Well, firstly, you can remove most solve_m' arguments: they don't change in recursive calls, and solve_m arguments are in the where clause. This also makes the f' function unnecessary.
solve_m f ar st qt = solve_m' 4.0 where solve_m' mg | rd > precis = solve_m' (mg - sf) | rd < (-precis) = solve_m' (mg + sf) | otherwise = mg where rt = st + qt r' = f st ar mg rd = rt - r' sf = abs(rd)
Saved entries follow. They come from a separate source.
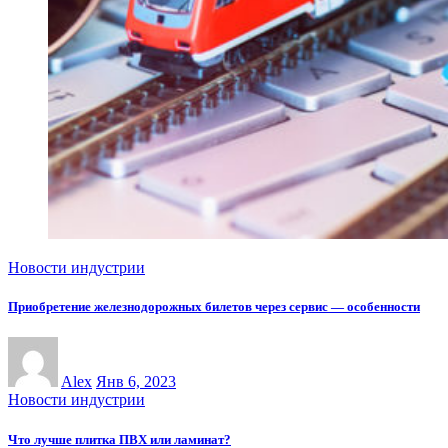
Новости индустрии
Приобретение железнодорожных билетов через сервис — особенности
Alex
Янв 6, 2023
Новости индустрии
Что лучше плитка ПВХ или ламинат?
Now solve_m' is of type Double -> Double , because all it does is perform the next iteration, and then it either finishes or calls itself tail-recursively. As it happens, standard libraries include a function called iterate with type (a -> a) -> a -> [a] , which takes such a function and creates a (possibly endless) list of each step in the iteration. The number of recursive calls required is, of course, exactly the length of the resulting list. causes a confusing error in my answer.
In fact, iterate creates an endless list, in this case with endlessly repeating copies of the "final" result. Not exactly what you want. I was probably thinking of unfoldr :: (b -> Maybe (a, b)) -> b -> [a] .
Another option that I really prefer would be to remove a defender who checks that the answer is close enough, and use iterate in the end, creating an endless list of new approximations, and then destroy the resulting comparison list of adjacent elements to see how close you are. I would give sample code, but given an earlier error, which might be unreasonable.
EDIT: Well, for the sake of completeness, here are a few brief examples:
Using iterate and takeWhile :
solve_m_iter f ar st qt = takeWhile notDoneYet $ iterate nextApprox 4.0 where rd mg = st + qt - f st ar mg notDoneYet mg = abs (rd mg) > precis nextApprox mg | rd mg > precis = mg - abs (rd mg) | rd mg < -precis = mg + abs (rd mg)
Using unfoldr :
solve_m_unfold f ar st qt = unfoldr nextApprox where nextApprox mg | rd > precis = keep $ mg - abs rd | rd < -precis = keep $ mg + abs rd | otherwise = Nothing where rd = st + qt - f st ar mg keep x = Just (x, x)
And a slightly better function to get the result without double-checking the list:
getResult = foldl (\(n, _) x -> (n + 1, x)) (0, 4.0)
Definitely fast and dirty code, but hopefully useful.